Myth 2: Greyhounds Suffer From Injuries on the Track

Greyhounds are actually the safest and most injury-free breed of racing dogs, due to their gentle, low-impact running style. While injuries can and do occur, they are typically minor and treated quickly. In addition, many tracks employ veterinarians who monitor the dogs’ health and provide immediate care if necessary.

Myth 3: Greyhounds are Put Down After Racing

In reality, the vast majority of retired greyhounds are adopted into loving homes. Many racing organizations have established adoption programs to help place retired greyhounds in new homes, and the vast majority of these dogs have the opportunity to live out the rest of their lives in a safe and loving environment.

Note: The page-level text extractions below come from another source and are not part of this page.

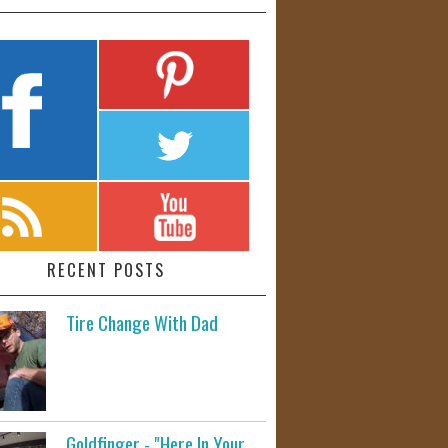
RECENT POSTS
Tire Change With Dad
Goldfinger - "Here In Your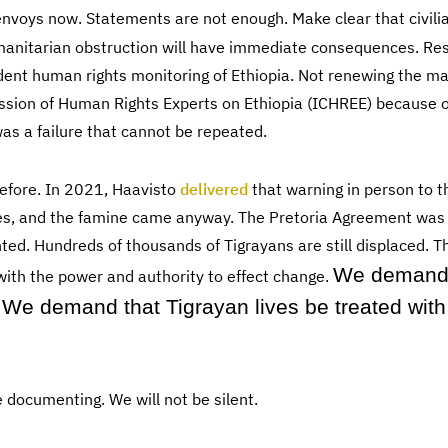
nvoys now. Statements are not enough. Make clear that civili
manitarian obstruction will have immediate consequences. Re
dent human rights monitoring of Ethiopia. Not renewing the m
sion of Human Rights Experts on Ethiopia (ICHREE) because o
s a failure that cannot be repeated.
efore. In 2021, Haavisto
delivered
that warning in person to 
s, and the famine came anyway. The Pretoria Agreement was 
d. Hundreds of thousands of Tigrayans are still displaced. Th
We demand
ith the power and authority to effect change.
We demand that Tigrayan lives be treated with
 documenting. We will not be silent.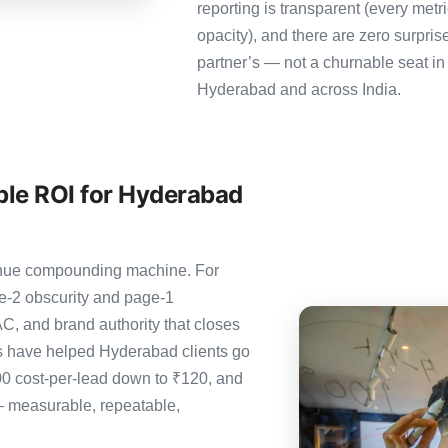
reporting is transparent (every metr
opacity), and there are zero surpris
partner’s — not a churnable seat in
Hyderabad and across India.
le ROI for Hyderabad
evenue compounding machine. For
e-2 obscurity and page-1
C, and brand authority that closes
s have helped Hyderabad clients go
00 cost-per-lead down to ₹120, and
— measurable, repeatable,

Frequently Asked Questions

What is Greyhound Racing?

Greyhound racing is a sport in which greyhounds are raced around a track in pursuit of an artificial hare or rabbit. It is a popular form of gambling and entertainment in many countries, including the United States and the United Kingdom.

What is the Fate of Retired Racing Greyhounds?

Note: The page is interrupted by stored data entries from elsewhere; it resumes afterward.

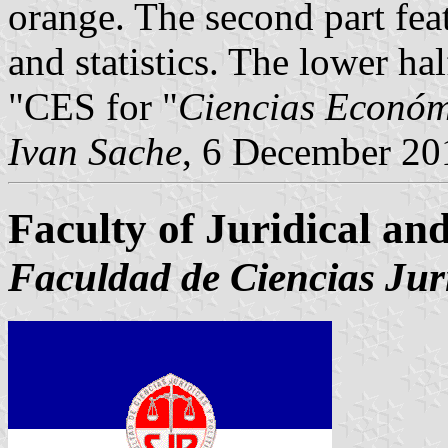
orange. The second part fea
and statistics. The lower hal
"CES for "
Ciencias Económ
Ivan Sache
, 6 December 20
Faculty of Juridical and
Faculdad de Ciencias Jurí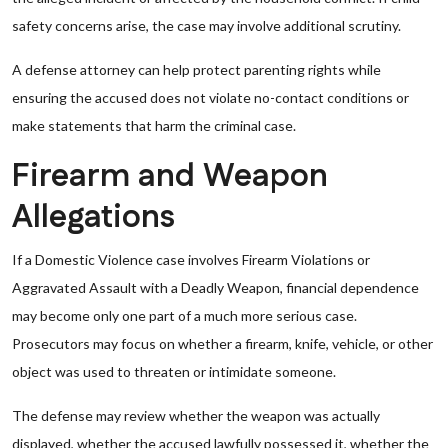
safety concerns arise, the case may involve additional scrutiny.
A defense attorney can help protect parenting rights while
ensuring the accused does not violate no-contact conditions or
make statements that harm the criminal case.
Firearm and Weapon
Allegations
If a Domestic Violence case involves Firearm Violations or
Aggravated Assault with a Deadly Weapon, financial dependence
may become only one part of a much more serious case.
Prosecutors may focus on whether a firearm, knife, vehicle, or other
object was used to threaten or intimidate someone.
The defense may review whether the weapon was actually
displayed, whether the accused lawfully possessed it, whether the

Unfortunately, despite efforts from animal welfare organizations to re-home retired racing greyhounds, many of these dogs end up in shelters or worse, on the killing floor. It is estimated that, in the US alone, over 15,000 greyhounds are killed each year due to overbreeding and a lack of suitable homes.

Conclusion

Greyhounds have been used for centuries for hunting and racing and are currently estimated to have around 20,000 registered in the US. However, the inhumane practices in the racing industry have made them victims of cruel treatment and abandonment. Greyhounds are confined to small, barren cages, injected with performance-enhancing drugs, and forced to race until they are no longer profitable. An estimated 10,000 Greyhounds are killed or sold to laboratories each year. Fortunately, organizations such as Grey2K USA and the ASPCA are working to rescue and rehome retired Greyhounds and provide them with a safe and loving home. By supporting these organizations, we can help ensure that Greyhounds are treated with the respect and dignity they deserve.